# Sizing a Boiler for Hydro Air?



## PlumberPete

Does anyone know how to size a boiler for a hydro air system that is already in place? There are 3 air handlers and the building is two stories with a total of 4,980 sq.ft. (5,000). 
Here is the deal. The heat is currently supplied by two 250 HP Industrial Boilers in an Industrial setting. The company is looking two separate the Office building from the industrial buildings.
Any ideas or suggestions here? Thanks.


----------



## OldSchool

The easy way to figure heat loss is to determine if the building is tight or loose construction and the insualtion and R value of it...

It also depends on the design temperature which would be the average low temperature in the winter... ours is -20 degs C

A more formal way is to use a manual J calculation figuring outside wall surface and ceiling,,, North South east and west along with window sizes and doors. R value of insulation of wall and ceiling.

Typically for our design temperatures up here if I was to do a quick calculation would be any where between 20 and 50 Btu per square ft of heated area.

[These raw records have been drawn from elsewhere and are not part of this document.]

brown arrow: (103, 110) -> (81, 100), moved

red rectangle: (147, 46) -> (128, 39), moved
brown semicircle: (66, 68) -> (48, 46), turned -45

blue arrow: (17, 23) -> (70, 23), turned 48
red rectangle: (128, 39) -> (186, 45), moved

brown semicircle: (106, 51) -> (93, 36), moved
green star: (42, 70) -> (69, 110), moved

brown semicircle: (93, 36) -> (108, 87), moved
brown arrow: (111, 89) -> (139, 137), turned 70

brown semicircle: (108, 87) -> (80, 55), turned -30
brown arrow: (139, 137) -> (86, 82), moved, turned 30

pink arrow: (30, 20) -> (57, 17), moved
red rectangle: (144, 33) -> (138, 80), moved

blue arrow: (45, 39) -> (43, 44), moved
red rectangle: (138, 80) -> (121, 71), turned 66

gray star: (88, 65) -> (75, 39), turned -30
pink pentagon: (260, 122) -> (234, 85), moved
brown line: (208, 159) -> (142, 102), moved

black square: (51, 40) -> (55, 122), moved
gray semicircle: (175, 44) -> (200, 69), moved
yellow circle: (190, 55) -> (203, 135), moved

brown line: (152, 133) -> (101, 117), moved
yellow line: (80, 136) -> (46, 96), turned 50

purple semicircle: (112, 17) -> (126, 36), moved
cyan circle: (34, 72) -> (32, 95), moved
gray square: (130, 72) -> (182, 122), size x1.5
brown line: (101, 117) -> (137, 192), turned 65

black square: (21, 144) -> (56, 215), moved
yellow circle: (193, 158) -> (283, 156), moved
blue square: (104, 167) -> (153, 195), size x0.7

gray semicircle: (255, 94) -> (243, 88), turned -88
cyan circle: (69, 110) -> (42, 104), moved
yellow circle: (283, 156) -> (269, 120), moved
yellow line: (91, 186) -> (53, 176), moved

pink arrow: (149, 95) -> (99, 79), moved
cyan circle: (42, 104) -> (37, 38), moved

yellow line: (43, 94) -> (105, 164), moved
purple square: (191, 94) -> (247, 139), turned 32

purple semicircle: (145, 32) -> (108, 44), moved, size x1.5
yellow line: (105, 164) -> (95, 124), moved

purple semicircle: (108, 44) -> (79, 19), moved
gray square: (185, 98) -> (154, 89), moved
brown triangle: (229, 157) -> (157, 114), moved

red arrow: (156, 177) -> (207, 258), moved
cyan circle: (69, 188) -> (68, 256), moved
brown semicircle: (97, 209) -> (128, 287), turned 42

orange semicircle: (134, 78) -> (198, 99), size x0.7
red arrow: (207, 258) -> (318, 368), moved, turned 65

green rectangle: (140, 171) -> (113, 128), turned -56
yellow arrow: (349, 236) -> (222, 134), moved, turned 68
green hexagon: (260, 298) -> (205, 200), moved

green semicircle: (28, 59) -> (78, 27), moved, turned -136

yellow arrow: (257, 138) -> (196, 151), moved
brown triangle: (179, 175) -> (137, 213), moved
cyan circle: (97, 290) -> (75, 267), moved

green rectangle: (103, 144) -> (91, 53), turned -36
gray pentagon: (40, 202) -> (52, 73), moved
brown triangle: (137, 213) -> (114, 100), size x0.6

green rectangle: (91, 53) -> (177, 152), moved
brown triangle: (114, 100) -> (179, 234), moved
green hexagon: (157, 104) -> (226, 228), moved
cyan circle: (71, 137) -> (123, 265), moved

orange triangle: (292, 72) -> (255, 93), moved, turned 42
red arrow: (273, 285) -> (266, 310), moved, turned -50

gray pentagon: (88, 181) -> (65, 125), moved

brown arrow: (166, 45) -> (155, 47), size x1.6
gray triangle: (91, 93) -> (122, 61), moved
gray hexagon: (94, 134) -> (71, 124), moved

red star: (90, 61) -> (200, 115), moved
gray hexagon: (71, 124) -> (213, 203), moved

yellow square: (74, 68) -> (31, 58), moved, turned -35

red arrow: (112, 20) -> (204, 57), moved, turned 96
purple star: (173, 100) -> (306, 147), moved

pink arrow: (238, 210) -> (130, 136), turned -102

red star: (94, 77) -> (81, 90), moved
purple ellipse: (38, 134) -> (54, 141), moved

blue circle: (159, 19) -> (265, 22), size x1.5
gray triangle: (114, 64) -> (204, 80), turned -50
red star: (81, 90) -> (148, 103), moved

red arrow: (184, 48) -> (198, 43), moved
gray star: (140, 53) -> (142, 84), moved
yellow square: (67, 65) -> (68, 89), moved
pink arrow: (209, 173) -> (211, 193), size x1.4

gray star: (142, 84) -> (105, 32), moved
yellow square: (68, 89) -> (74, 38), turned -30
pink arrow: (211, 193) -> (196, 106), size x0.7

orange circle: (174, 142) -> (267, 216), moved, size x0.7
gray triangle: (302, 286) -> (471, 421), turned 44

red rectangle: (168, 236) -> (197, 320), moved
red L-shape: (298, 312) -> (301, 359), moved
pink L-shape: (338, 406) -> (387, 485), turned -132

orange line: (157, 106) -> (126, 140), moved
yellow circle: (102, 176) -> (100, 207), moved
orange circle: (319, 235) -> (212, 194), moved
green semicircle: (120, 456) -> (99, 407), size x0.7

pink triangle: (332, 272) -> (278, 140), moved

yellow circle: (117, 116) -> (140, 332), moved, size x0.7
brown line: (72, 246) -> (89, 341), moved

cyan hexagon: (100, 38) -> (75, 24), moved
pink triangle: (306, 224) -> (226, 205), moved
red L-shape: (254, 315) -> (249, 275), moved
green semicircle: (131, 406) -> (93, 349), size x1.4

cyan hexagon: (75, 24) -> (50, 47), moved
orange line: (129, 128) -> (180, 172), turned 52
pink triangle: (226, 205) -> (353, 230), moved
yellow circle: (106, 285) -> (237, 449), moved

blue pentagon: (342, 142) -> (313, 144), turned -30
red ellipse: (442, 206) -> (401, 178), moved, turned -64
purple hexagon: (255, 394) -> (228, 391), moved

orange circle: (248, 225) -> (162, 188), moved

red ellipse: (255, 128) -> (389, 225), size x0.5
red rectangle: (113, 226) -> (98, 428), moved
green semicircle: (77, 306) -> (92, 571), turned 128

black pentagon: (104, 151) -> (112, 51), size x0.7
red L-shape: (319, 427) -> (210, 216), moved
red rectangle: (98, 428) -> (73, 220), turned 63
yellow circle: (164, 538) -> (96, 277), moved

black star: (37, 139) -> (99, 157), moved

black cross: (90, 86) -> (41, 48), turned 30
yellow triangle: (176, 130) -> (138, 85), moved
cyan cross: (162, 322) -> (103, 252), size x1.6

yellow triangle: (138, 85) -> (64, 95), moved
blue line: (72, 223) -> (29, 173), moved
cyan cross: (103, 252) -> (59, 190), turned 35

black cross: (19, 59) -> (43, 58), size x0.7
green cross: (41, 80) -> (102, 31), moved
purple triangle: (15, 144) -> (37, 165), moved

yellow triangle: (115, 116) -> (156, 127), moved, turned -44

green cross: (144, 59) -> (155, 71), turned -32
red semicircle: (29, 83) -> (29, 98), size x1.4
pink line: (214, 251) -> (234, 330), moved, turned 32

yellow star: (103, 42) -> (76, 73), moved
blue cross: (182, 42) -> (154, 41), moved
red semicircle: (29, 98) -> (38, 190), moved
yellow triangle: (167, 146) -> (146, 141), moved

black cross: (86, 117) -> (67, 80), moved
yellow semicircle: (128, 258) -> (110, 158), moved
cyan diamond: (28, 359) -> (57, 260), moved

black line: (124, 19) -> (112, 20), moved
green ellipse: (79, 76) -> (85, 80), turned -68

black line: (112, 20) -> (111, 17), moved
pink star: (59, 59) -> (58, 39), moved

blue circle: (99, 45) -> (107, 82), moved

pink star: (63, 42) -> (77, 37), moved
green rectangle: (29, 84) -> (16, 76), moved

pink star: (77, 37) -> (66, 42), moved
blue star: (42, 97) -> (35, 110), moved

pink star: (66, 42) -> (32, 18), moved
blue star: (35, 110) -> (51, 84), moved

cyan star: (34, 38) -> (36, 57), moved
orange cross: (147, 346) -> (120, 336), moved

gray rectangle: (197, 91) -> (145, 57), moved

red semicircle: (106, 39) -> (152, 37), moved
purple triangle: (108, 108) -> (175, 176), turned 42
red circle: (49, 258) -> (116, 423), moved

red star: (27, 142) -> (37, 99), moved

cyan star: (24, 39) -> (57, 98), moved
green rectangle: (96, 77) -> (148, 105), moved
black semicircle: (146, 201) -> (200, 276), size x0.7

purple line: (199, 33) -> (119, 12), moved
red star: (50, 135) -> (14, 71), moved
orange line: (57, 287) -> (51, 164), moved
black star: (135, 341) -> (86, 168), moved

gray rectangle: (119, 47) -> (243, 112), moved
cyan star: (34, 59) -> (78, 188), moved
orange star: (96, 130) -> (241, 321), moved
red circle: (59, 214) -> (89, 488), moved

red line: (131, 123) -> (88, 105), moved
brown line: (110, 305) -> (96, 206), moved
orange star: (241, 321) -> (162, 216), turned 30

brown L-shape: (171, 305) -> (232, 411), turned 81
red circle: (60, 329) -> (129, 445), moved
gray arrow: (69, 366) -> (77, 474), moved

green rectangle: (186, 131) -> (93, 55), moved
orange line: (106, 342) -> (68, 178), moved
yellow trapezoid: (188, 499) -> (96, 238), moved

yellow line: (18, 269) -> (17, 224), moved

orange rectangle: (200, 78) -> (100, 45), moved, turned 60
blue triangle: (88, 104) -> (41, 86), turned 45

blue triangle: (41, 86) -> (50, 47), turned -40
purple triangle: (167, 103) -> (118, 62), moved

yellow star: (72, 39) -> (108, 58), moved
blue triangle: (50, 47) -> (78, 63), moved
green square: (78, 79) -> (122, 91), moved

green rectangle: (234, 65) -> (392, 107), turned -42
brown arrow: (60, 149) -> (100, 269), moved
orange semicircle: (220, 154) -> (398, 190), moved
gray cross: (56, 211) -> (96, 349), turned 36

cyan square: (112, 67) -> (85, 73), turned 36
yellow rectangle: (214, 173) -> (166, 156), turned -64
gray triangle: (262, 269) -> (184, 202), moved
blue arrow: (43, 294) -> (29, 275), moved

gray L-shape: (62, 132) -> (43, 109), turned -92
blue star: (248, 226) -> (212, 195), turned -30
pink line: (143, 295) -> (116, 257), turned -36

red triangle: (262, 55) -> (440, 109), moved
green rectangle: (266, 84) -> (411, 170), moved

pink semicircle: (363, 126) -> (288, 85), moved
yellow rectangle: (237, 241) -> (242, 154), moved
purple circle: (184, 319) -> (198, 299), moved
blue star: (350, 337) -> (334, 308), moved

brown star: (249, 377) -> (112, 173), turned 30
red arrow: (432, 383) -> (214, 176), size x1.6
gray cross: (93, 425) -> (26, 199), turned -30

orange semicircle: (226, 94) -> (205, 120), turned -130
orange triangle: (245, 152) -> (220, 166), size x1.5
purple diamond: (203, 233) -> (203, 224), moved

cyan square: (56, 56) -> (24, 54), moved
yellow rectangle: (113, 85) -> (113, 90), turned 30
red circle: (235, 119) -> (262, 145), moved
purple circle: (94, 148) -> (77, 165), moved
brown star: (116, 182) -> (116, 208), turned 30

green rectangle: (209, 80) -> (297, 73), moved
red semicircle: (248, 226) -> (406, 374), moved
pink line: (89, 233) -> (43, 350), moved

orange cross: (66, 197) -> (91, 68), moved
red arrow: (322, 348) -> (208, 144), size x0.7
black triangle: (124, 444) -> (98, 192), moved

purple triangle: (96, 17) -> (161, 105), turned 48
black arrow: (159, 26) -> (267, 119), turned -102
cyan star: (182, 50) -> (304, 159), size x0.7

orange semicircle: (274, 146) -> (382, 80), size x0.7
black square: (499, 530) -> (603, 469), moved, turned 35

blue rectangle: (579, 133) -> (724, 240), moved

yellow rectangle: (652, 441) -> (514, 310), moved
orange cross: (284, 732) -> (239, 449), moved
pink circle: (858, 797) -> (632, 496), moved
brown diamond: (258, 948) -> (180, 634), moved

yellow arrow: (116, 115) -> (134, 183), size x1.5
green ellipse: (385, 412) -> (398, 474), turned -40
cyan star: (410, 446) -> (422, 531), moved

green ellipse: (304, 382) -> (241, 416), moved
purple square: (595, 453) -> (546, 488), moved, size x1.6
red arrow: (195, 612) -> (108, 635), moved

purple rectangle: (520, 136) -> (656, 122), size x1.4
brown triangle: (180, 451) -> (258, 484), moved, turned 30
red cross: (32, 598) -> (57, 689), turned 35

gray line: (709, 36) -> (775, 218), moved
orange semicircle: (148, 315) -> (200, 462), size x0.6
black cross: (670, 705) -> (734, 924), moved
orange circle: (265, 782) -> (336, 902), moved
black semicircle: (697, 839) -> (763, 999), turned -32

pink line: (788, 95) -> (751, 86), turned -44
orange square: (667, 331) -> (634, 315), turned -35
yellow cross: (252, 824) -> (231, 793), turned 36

So your typical building of 5,000 sqft would be 100,000 btu to 250,000 btu heat loss depending on tight or loose construction. 

remember this is heat loss so your equipment has to be larger than the heat loss....

it all depends on input and out put on your equipment or effiency


----------



## OldSchool

Now what you have is two 250 hp units

1 hp = 2,545 btu

so you have 1.272 Mbtu

That is a lot of Btus for that much area.... so my question is ... what else are they doing with this equipment.... are they also using it to make hot water for something else.


----------



## PlumberPete

OldSchool said:


> Now what you have is two 250 hp units
> 
> 1 hp = 2,545 btu
> 
> so you have 1.272 Mbtu
> 
> That is a lot of Btus for that much area.... so my question is ... what else are they doing with this equipment.... are they also using it to make hot water for something else.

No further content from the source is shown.